Task:
Please print every record below exactly as it appears, but leave out the pictures.

Records for this task:
◇ ◇ ◇ ◇ ◇ ◇ ◇
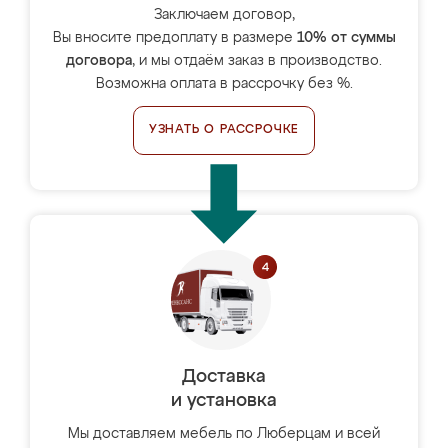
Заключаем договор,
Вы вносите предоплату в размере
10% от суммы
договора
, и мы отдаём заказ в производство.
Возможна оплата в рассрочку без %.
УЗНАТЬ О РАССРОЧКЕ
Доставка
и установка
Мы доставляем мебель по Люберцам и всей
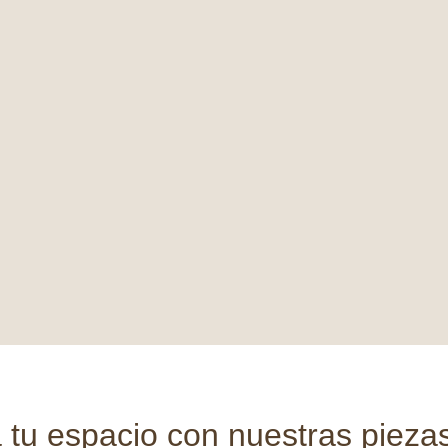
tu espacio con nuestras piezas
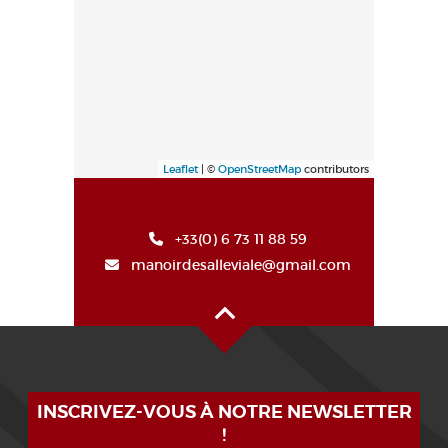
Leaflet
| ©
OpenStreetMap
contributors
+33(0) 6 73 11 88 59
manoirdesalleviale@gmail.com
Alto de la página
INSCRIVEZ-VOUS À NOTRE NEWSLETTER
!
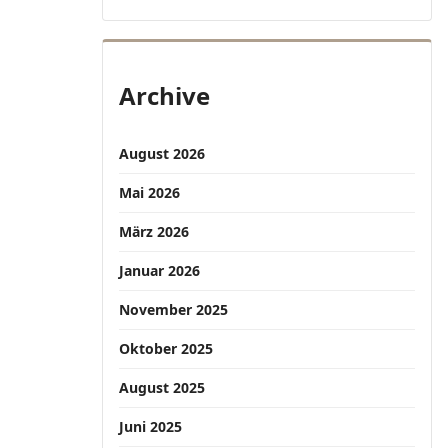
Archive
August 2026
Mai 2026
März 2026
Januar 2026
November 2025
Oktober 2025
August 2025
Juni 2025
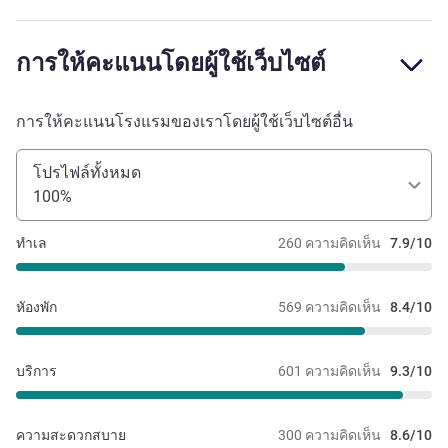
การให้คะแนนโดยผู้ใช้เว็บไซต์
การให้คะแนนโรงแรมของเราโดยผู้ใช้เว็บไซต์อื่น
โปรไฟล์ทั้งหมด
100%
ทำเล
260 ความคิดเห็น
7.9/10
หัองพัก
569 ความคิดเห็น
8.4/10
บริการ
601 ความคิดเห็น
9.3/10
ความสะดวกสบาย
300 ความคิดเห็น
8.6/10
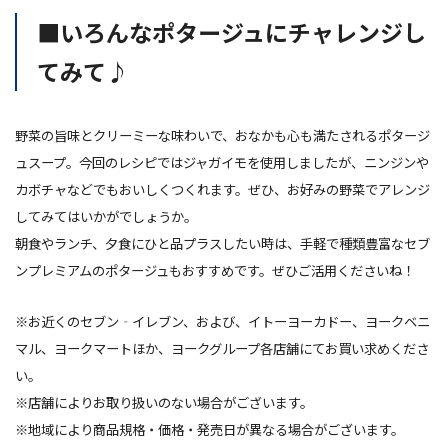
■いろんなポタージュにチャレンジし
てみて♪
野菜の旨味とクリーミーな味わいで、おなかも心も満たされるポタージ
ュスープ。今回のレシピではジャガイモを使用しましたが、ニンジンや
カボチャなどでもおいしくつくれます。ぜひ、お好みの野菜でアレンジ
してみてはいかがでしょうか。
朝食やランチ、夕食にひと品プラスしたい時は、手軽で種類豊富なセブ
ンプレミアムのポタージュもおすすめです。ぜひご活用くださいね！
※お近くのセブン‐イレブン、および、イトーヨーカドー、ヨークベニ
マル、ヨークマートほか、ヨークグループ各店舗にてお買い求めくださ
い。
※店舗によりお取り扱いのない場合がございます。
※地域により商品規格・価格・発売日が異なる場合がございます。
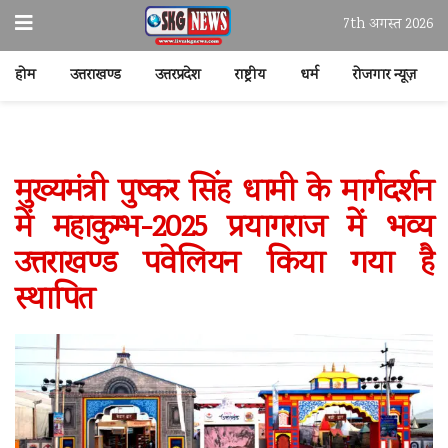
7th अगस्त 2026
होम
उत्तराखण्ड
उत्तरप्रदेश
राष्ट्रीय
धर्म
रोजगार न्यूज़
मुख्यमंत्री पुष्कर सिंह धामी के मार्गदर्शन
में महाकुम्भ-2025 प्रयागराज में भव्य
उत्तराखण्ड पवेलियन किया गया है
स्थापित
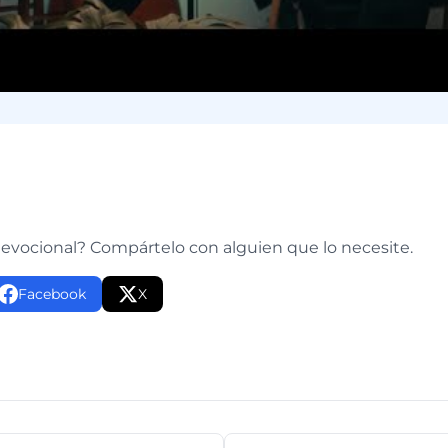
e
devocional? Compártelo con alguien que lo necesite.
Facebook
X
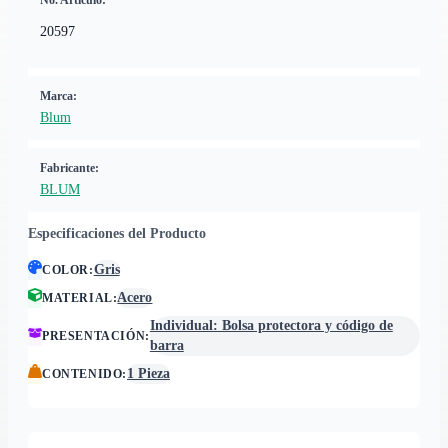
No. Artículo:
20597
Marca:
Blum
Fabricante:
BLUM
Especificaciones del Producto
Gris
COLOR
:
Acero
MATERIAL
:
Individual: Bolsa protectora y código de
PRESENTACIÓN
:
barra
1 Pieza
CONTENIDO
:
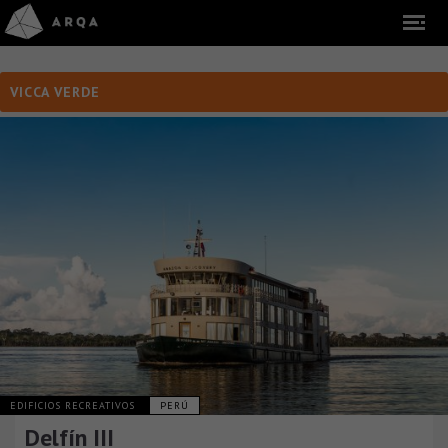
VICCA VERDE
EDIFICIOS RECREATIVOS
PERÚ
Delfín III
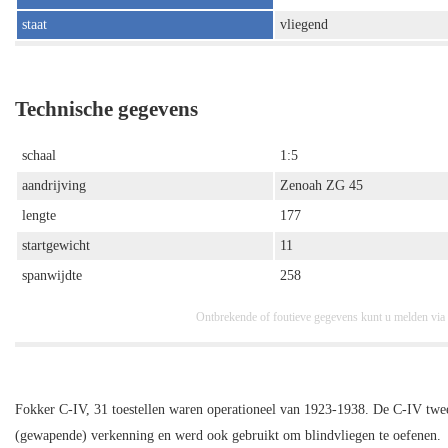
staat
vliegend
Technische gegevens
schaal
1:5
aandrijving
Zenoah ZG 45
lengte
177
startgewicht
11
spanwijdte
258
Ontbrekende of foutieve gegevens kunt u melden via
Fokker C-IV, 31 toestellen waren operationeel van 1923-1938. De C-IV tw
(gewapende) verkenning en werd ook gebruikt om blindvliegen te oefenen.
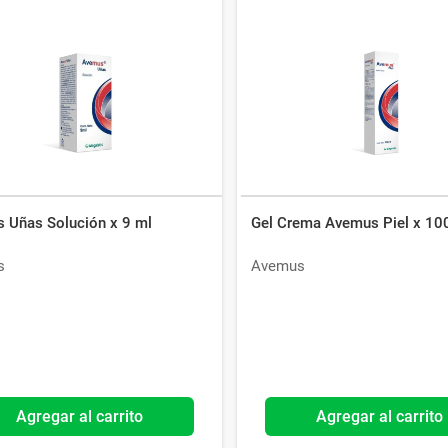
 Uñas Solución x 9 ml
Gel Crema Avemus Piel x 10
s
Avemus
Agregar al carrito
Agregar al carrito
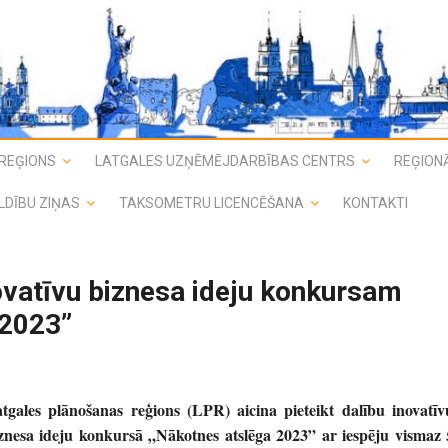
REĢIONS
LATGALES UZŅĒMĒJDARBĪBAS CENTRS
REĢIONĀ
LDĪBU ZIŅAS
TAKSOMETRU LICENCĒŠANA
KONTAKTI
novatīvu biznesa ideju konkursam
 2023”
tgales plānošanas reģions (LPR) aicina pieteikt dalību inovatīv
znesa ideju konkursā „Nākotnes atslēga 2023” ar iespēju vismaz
◇ ◇ ◇ ◇ ◇ ◇ ◇
Response area:
Заключаем договор,
Вы вносите предоплату в размере
10% от суммы
договора
, и мы отдаём заказ в производство.
Возможна оплата в рассрочку без %.
УЗНАТЬ О РАССРОЧКЕ
Доставка
и установка
Мы доставляем мебель по Люберцам и всей
tu espacio con nuestras piezas
Leaflet
| ©
OpenStreetMap
contributors
+33(0) 6 73 11 88 59
manoirdesalleviale@gmail.com
Alto de la página
INSCRIVEZ-VOUS À NOTRE NEWSLETTER
!
Archive
August 2026
Mai 2026
März 2026
Januar 2026
November 2025
Oktober 2025
August 2025
Juni 2025
การให้คะแนนโดยผู้ใช้เว็บไซต์
การให้คะแนนโรงแรมของเราโดยผู้ใช้เว็บไซต์อื่น
โปรไฟล์ทั้งหมด
100%
ทำเล
260 ความคิดเห็น
7.9/10
หัองพัก
569 ความคิดเห็น
8.4/10
บริการ
601 ความคิดเห็น
9.3/10
ความสะดวกสบาย
300 ความคิดเห็น
8.6/10
■いろんなポタージュにチャレンジし
てみて♪
野菜の旨味とクリーミーな味わいで、おなかも心も満たされるポタージ
ュスープ。今回のレシピではジャガイモを使用しましたが、ニンジンや
カボチャなどでもおいしくつくれます。ぜひ、お好みの野菜でアレンジ
してみてはいかがでしょうか。
朝食やランチ、夕食にひと品プラスしたい時は、手軽で種類豊富なセブ
ンプレミアムのポタージュもおすすめです。ぜひご活用くださいね！
※お近くのセブン‐イレブン、および、イトーヨーカドー、ヨークベニ
マル、ヨークマートほか、ヨークグループ各店舗にてお買い求めくださ
い。
※店舗によりお取り扱いのない場合がございます。
※地域により商品規格・価格・発売日が異なる場合がございます。
7th अगस्त 2026
होम
उत्तराखण्ड
उत्तरप्रदेश
राष्ट्रीय
धर्म
रोजगार न्यूज़
मुख्यमंत्री पुष्कर सिंह धामी के मार्गदर्शन
में महाकुम्भ-2025 प्रयागराज में भव्य
उत्तराखण्ड पवेलियन किया गया है
स्थापित
e
devocional? Compártelo con alguien que lo necesite.
Facebook
X
No. Artículo:
20597
Marca:
Blum
Fabricante:
BLUM
Especificaciones del Producto
Gris
COLOR
:
Acero
MATERIAL
:
Individual: Bolsa protectora y código de
PRESENTACIÓN
:
barra
1 Pieza
CONTENIDO
:
VICCA VERDE
EDIFICIOS RECREATIVOS
PERÚ
Delfín III
staat
vliegend
Technische gegevens
schaal
1:5
aandrijving
Zenoah ZG 45
lengte
177
startgewicht
11
spanwijdte
258
Ontbrekende of foutieve gegevens kunt u melden via
Fokker C-IV, 31 toestellen waren operationeel van 1923-1938. De C-IV tw
(gewapende) verkenning en werd ook gebruikt om blindvliegen te oefenen.
 Uñas Solución x 9 ml
Gel Crema Avemus Piel x 10
s
Avemus
Agregar al carrito
Agregar al carrito
REĢIONS
LATGALES UZŅĒMĒJDARBĪBAS CENTRS
REĢIONĀ
LDĪBU ZIŅAS
TAKSOMETRU LICENCĒŠANA
KONTAKTI
novatīvu biznesa ideju konkursam
 2023”
tgales plānošanas reģions (LPR) aicina pieteikt dalību inovatīv
znesa ideju konkursā „Nākotnes atslēga 2023” ar iespēju vismaz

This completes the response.